Task objective. A verbatim transcript of the data that follows, free of images, is the expected result.

= Beginning of Section =

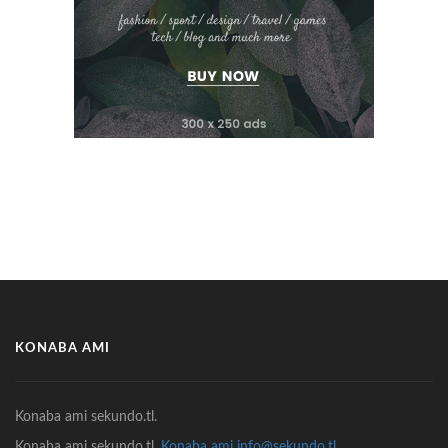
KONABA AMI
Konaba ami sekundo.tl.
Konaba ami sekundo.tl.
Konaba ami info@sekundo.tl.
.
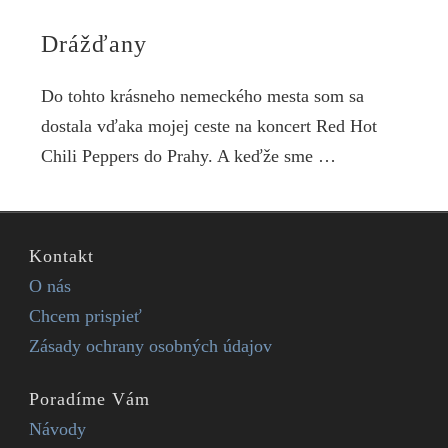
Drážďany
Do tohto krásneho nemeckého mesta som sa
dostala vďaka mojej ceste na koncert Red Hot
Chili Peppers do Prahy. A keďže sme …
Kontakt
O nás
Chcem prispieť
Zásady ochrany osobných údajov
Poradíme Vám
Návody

= End of Section =

Answer to this problem.
KONABA AMI
Konaba ami sekundo.tl.
Konaba ami sekundo.tl.
Konaba ami info@sekundo.tl.
.
Drážďany
Do tohto krásneho nemeckého mesta som sa
dostala vďaka mojej ceste na koncert Red Hot
Chili Peppers do Prahy. A keďže sme …
Kontakt
O nás
Chcem prispieť
Zásady ochrany osobných údajov
Poradíme Vám
Návody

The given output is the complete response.